I kind of like the idea of retargetting all 'pandora' links (and adding links to all pandora posts lacking them) such that they all link to the official pandora jewellry site. Mostly just for fun.

comment by RobinZ · 2011-01-20T19:40:55.524Z · LW(p) · GW(p)

Are the people who write spambots writing them with the intention of spamming here, or the intention of spamming reddits in general? Here seems like wasted effort.

Replies from: JGWeissman, wedrifid
comment by JGWeissman · 2011-01-20T20:06:54.801Z · LW(p) · GW(p)

I suspect the spam is targeted more at search engine bots than forum members, the goal being to boost the ranking of the spammer's website in search results.

Replies from: topynate
comment by topynate · 2011-01-20T20:19:58.392Z · LW(p) · GW(p)
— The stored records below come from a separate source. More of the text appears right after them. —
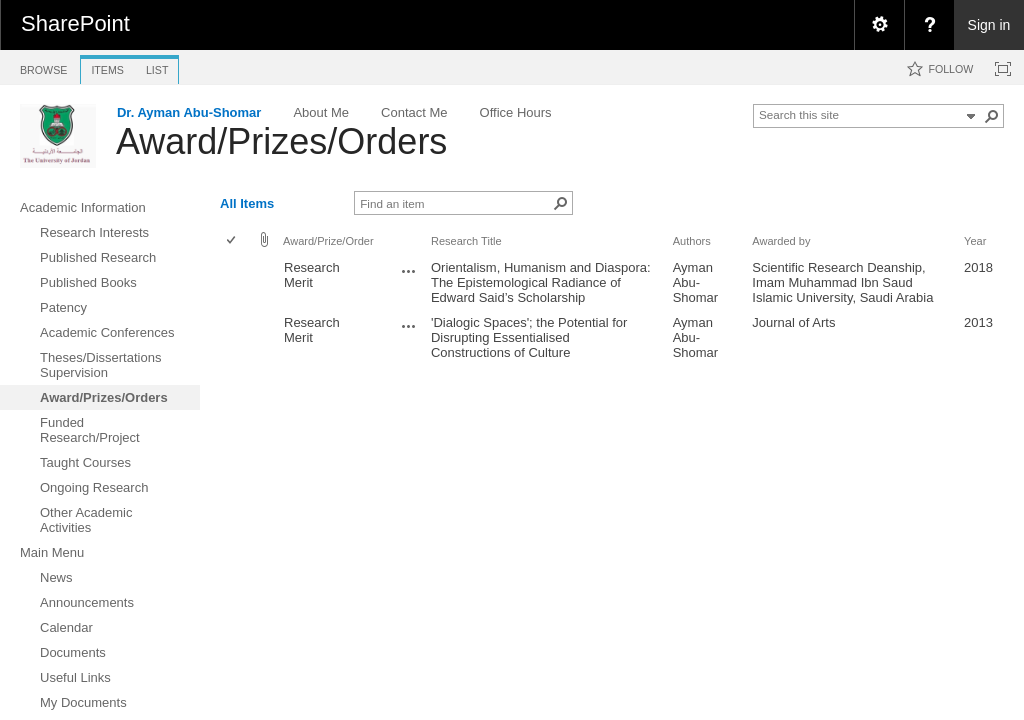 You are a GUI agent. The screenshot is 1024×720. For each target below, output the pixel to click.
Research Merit (312, 275)
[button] (992, 116)
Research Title (466, 241)
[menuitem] (879, 25)
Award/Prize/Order (328, 241)
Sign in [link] (989, 25)
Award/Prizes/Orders (281, 141)
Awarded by (781, 241)
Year (975, 241)
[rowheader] (236, 282)
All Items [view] (247, 203)
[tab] (43, 66)
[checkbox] (232, 241) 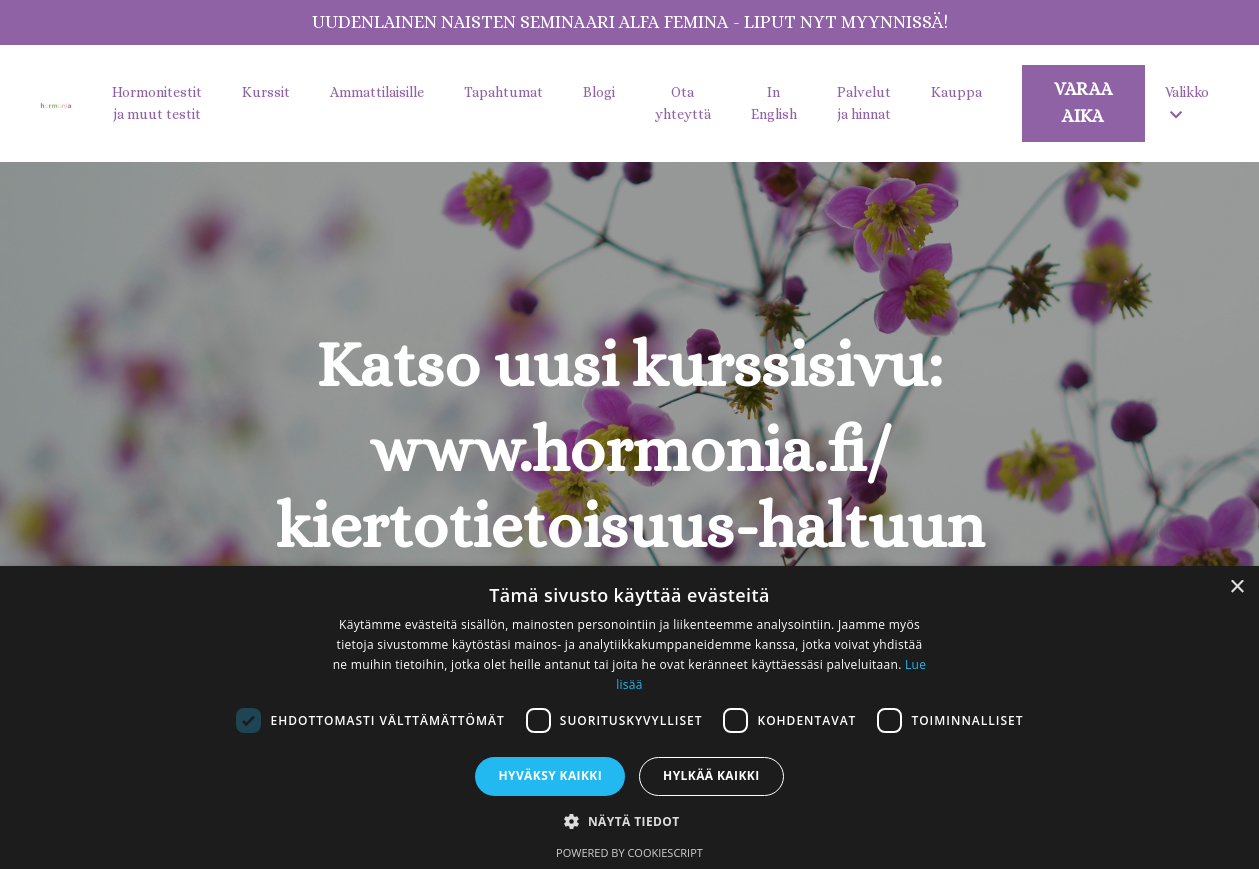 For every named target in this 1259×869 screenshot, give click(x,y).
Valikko (1187, 103)
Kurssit (266, 92)
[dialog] (629, 717)
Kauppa (956, 92)
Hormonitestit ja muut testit (157, 103)
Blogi (599, 92)
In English (774, 103)
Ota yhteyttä (683, 103)
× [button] (1236, 587)
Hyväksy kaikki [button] (550, 775)
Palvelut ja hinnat (864, 103)
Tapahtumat (503, 92)
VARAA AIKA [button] (1083, 102)
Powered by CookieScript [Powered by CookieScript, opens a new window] (629, 852)
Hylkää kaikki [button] (711, 775)
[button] (629, 821)
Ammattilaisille (377, 92) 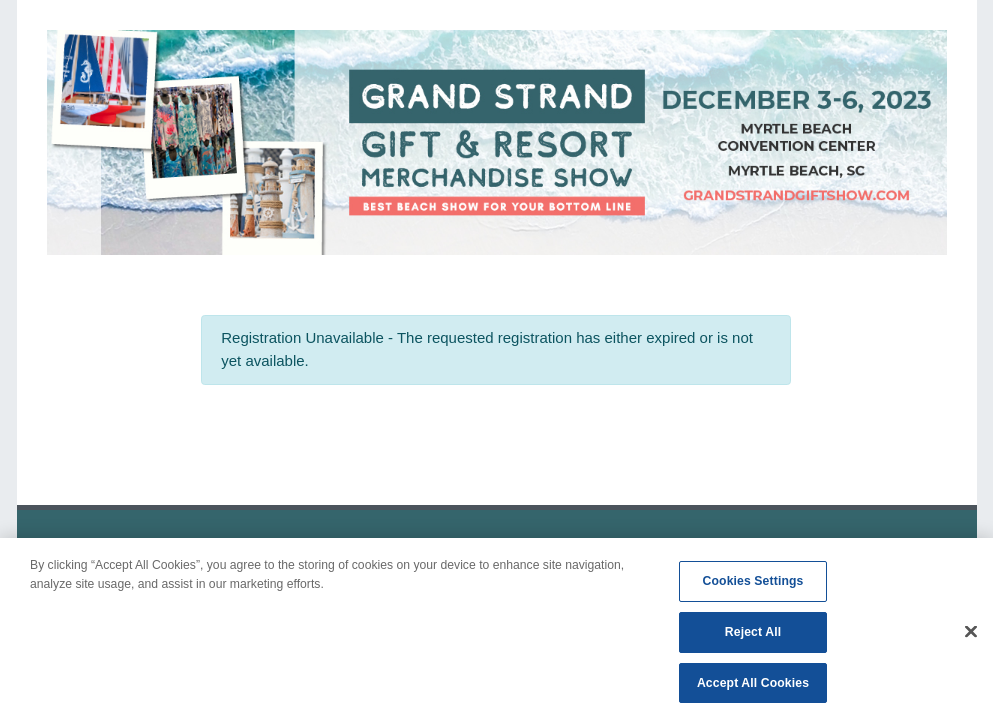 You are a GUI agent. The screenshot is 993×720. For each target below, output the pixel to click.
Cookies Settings (753, 585)
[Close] (971, 635)
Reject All (753, 636)
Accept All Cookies (753, 687)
If that's the case, then when a page is hidden the metadata should be updated to remove it from the search indexes. If you search 'pandora site:lesswrong.com' on Google, all the pages are still there, and can be followed back to LW. That is to say, the spammers are still benefiting from every piece of spam they've ever posted here.

Replies from: wedrifid, wedrifid
comment by wedrifid · 2011-01-21T01:07:28.711Z · LW(p) · GW(p)

Emphasising parent. If spammers don't get any benefit from including this site in their bots then they are less likely to take the effort to include it - and the effort of handling catphcas and configuring to local conditions.

comment by wedrifid · 2011-01-21T01:15:05.299Z · LW(p) · GW(p)

I just did the search and noticed that both HP:MoR and RationalWiki://lesswrong make it onto the first page. Neither of them include the word 'pandora'. That's impressive!

comment by wedrifid · 2011-01-20T19:46:29.582Z · LW(p) · GW(p)

I'd expect forums in general, with a module here and there for "Reddits" and specific instance thereof.

comment by Miller · 2011-01-20T09:37:46.704Z · LW(p) · GW(p)

Such a meta-post. If someone in the position to change the website were involved, he would merely ban the IP addresses involved and see if that fixed the problem.

I want to note the excessive verbalization required because of a lack of clear leadership.

edit: who gives a fuck who they are? The point is to stop them.